Most Os intermetatarsia are asymptomatic.3,4,6–8 Painful Os intermetatarsia have been reported following local trauma5,10 and sports activities6,8 probably because such events caused compression of the deep peroneal nerve. However a few cases of symptomatic Os intermetatarseum have been reported wherein a specific history of trauma or sports activities has not been highlighted.1,7,9,12 Cavus feet, forced plantar flexion combined with toe dorsiflexion, tight shoes and ankle instability exaggerate the symptoms of pain and parasthesias.6,10 All authors who have reported cases of Os intermetatarseum believe that this lesion should be managed initially by non-surgical methods including shoe wear modification and local corticosteroid injection. Surgery has been recommended and proved beneficial for cases not responding to conservative methods. Such Os intermetatarsia have frequently been found to compress the medial branch of the deep peroneal nerve.6,8,10 Additionally, none of the reports mentioning surgical excision of a symptomatic Os intermetatarseum state the finding or presence of adventitious bursitis, tendonitis or any other significant local pathology that can be contributed to pain.
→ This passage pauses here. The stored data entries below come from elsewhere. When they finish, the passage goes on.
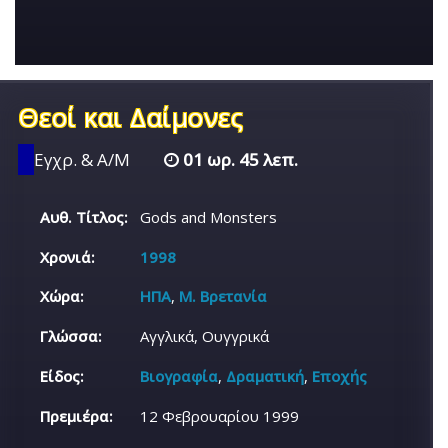
Θεοί και Δαίμονες
Εγχρ. & Α/Μ
01 ωρ. 45 λεπ.
Αυθ. Τίτλος:
Gods and Monsters
Χρονιά:
1998
Χώρα:
ΗΠΑ
,
Μ. Βρετανία
Γλώσσα:
Αγγλικά, Ουγγρικά
Είδος:
Βιογραφία
,
Δραματική
,
Εποχής
Πρεμιέρα:
12 Φεβρουαρίου 1999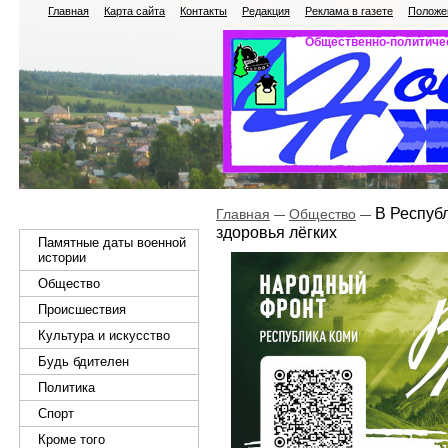
Главная
Карта сайта
Контакты
Редакция
Реклама в газете
Положен
Общественно-политичес
В Республ
Главная
Общество
здоровья лёгких
Памятные даты военной
истории
Общество
Происшествия
Культура и искусство
Будь бдителен
Политика
Спорт
Кроме того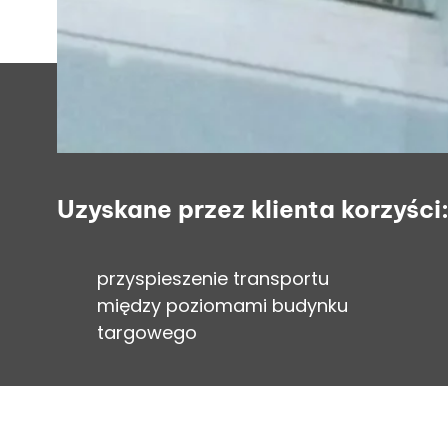
Uzyskane przez klienta korzyści
przyspieszenie transportu
między poziomami budynku
targowego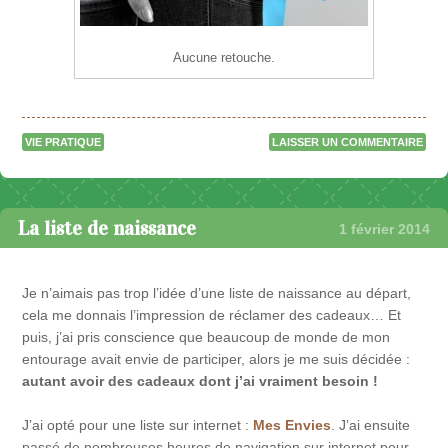
Aucune retouche.
VIE PRATIQUE
LAISSER UN COMMENTAIRE
La liste de naissance
1 février 2014
Je n’aimais pas trop l’idée d’une liste de naissance au départ,
cela me donnais l’impression de réclamer des cadeaux… Et
puis, j’ai pris conscience que beaucoup de monde de mon
entourage avait envie de participer, alors je me suis décidée :
autant avoir des cadeaux dont j’ai vraiment besoin !
J’ai opté pour une liste sur internet :
Mes Envies
. J’ai ensuite
passé de nombreuses heures de navigation sur internet pour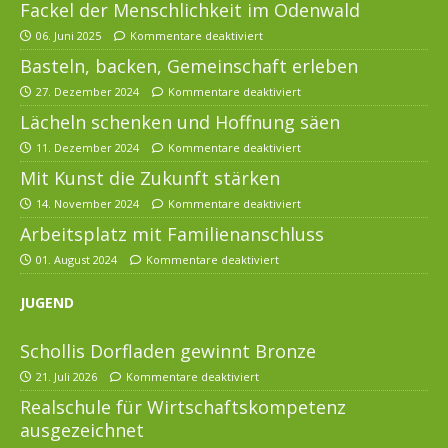
Fackel der Menschlichkeit im Odenwald
06. Juni 2025
Kommentare deaktiviert
Basteln, backen, Gemeinschaft erleben
27. Dezember 2024
Kommentare deaktiviert
Lächeln schenken und Hoffnung säen
11. Dezember 2024
Kommentare deaktiviert
Mit Kunst die Zukunft stärken
14. November 2024
Kommentare deaktiviert
Arbeitsplatz mit Familienanschluss
01. August 2024
Kommentare deaktiviert
JUGEND
Schollis Dorfladen gewinnt Bronze
21. Juli 2026
Kommentare deaktiviert
Realschule für Wirtschaftskompetenz
ausgezeichnet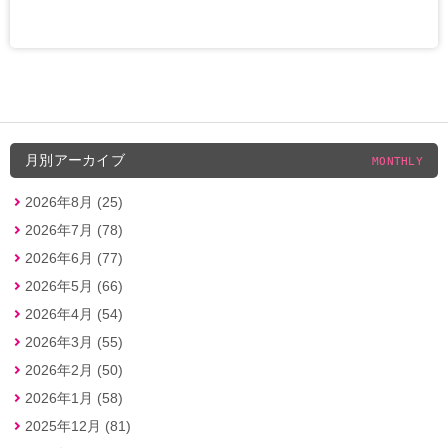
月別アーカイブ
MONTHLY
2026年8月 (25)
2026年7月 (78)
2026年6月 (77)
2026年5月 (66)
2026年4月 (54)
2026年3月 (55)
2026年2月 (50)
2026年1月 (58)
2025年12月 (81)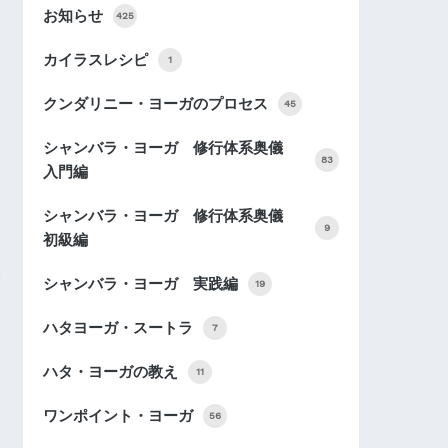
お知らせ
425
カイラスレシピ
1
クンダリニー・ヨーガのプロセス
45
シャンバラ・ヨーガ 修行体系奥儀
83
入門編
シャンバラ・ヨーガ 修行体系奥儀
9
初級編
シャンバラ・ヨーガ 実践編
19
ハタヨーガ・スートラ
7
ハタ・ヨーガの教え
11
ワンポイント・ヨーガ
56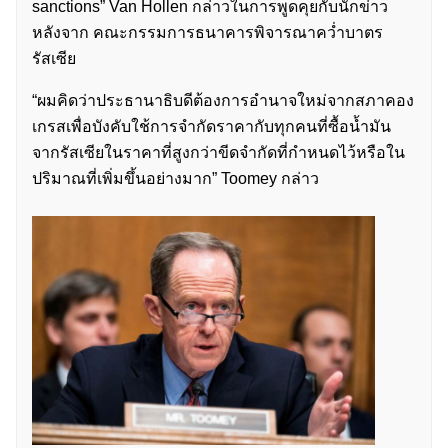
sanctions” Van Hollen กล่าวในการพูดคุยกับนักข่าว
หลังจาก คณะกรรมการธนาคารพิจารณาคว่ำบาตร
รัสเซีย
“ผมคิดว่าประธานาธิบดีต้องการอำนาจใหม่จากสภาคอง
เกรสเพื่อบังคับใช้การจำกัดราคากับทุกคนที่ซื้อน้ำมัน
จากรัสเซียในราคาที่สูงกว่าขีดจำกัดที่กำหนดไว้หรือใน
ปริมาณที่เพิ่มขึ้นอย่างมาก” Toomey กล่าว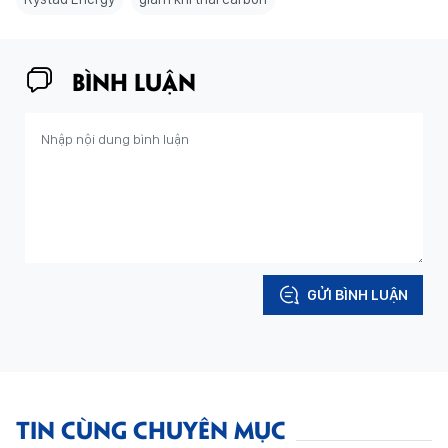
BÌNH LUẬN
GỬI BÌNH LUẬN
TIN CÙNG CHUYÊN MỤC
In agreement with some previous reports of an Os intermetatarseum becoming symptomatic during sports activities6,8, in the case reported here as well, the symptoms appeared in the patient while playing soccer, probably due to kicking of the ball causing local trauma to the mid foot region. Further, the patient responded to conservative lines of management. Even a local corticosteroid injection was withheld because of the early relief in symptoms. This can partially be attributed to the physiological pes planus and loss of the medial longitudinal arch of the foot relatively decreasing the anatomic tightness of the local area (where the medial branch of the deep peroneal nerve passes through between the first and second metatarsal and the medial cuneiform). This association of an Os intermetatarseum with pes planus foot has not yet been reported in the literature, although a statistically insignificant association of hallux valgus with pes planus has been observed.13 The patient was advised to avoid sports involving kicking and running for two reasons: first, he had bilateral Os intermetatarseum; one of which had caused symptoms and second, he had bilateral pes planus with hallux valgus; although the author agrees here that there is no direct scientific evidence to support this. At 6 months of follow up he was totally asymptomatic with regard to the feet but had of-late, resumed playing football. However if the clinical findings and investigations suggested anterior tarsal tunnel like syndrome compressing the deep peroneal nerve, a surgical exploration and excision of the accessory ossicle would have been warranted.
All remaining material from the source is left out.